Please reproduce the entries below exactly, leaving the pictures out.

[Source records]
********
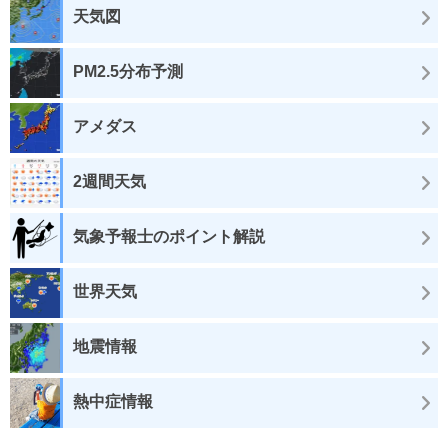
天気図
PM2.5分布予測
アメダス
2週間天気
気象予報士のポイント解説
世界天気
地震情報
熱中症情報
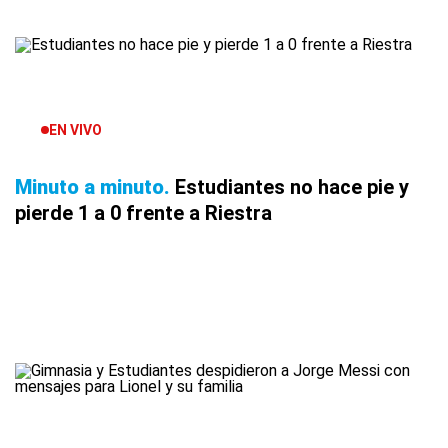
EN VIVO
Minuto a minuto
Estudiantes no hace pie y
pierde 1 a 0 frente a Riestra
********
» Written response
天気図
PM2.5分布予測
アメダス
2週間天気
気象予報士のポイント解説
世界天気
地震情報
熱中症情報
EN VIVO
Minuto a minuto
Estudiantes no hace pie y
pierde 1 a 0 frente a Riestra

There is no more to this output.